Software! Math! Data! The blog of R. Sean Bowman
The blog of R. Sean Bowman
May 08 2016

I dig the lambda calculus, and there’s a special place in my heart for the untyped calculus because of Scott’s amazing semantic interpretation, denotational semantics, and all that awesome jazz. But I have a confession: I don’t know a lot about reduction strategies for terms in the untyped lambda calculus. I wanted to remedy that (at least to some extent…), and I accidentally stumbled on a cool language to do it in. Here’s what I learned.

You can check out the code for this blog post at github.

Term rewriting and the Pure language

For reasons completely unrelated to lambda calculus, I had stumbled upon the Pure term rewriting language. This is a nifty little piece of work, I really like it. The idea is very simple: you supply “rules” for rewriting terms, and the system applies those rules to input. If you’re smart and careful about the rules you chose, you can do nifty stuff (like compute anything a computer can compute). The code looks a lot like code from a functional language; Haskell comes to mind. But there are very big, very important differences. It’s simple and crafty and hard to describe all at the same time, so let’s look at some examples.
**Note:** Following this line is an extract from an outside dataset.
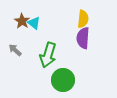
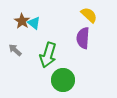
yellow semicircle: moved 6 px right, 4 px up; rotated 54 degrees counterclockwise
You can write functions that look like, you know, functions in any old language. Say a function that squares its argument and adds one:

square x = x * x + 1;

An example invocation would be square 3, and if you ran that in the REPL it would tell you 10. But there’s more going on here: there are some built in rewriting rules that allow the system to evaluate the expression 3 * 3 + 1. In fact, being a term rewriting language, Pure doesn’t care if the argument to square is a number; it could be a symbol: square a returns a*a+1. Well that’s interesting! You can see that this might make for the beginnings of a powerful symbolic math package.

Lambda calculus

Anyway that’s all stuff for another day. I want to know more about the untyped lambda calculus, and specifically about reduction strategies. So let’s set up a little lambda calculus language in Pure. I’m not going to go over basic stuff here, so read up on wikipedia if you need a refresher. Recall that terms in the untyped lambda calculus are either variables, applications of one term to another, or lambda abstraction over a term. We’ll represent these in Pure with symbols, app M N, and lam x E, respectively. The term \(\lambda f.\lambda x. f (f x)\) is written in this notation as

lam f (lam x (app f (app f x)))

Much of the reduction code is taken from these lecture notes. The two main strategies we tend to be familiar with from programming languages are call by value and call by name. These are sometimes associated with strict and lazy languages, respectively, but I’m not sure there’s exactly a bijective correspondence.

Call by name

Anyhow, reduction of terms for the call by name version looks like this:

reduce_cbn (lam x t) = lam x t;
reduce_cbn (app e1 e2) = case reduce_cbn e1 of
    lam x t = reduce_cbn (subst e2 x t);
    e1p = app e1p e2
reduce_cbn x = x;

There are three rules here; the first says that we don’t do anything to lambda abstractions. That makes sense; in a programming language, when we define a function, nothing really happens until we call the function.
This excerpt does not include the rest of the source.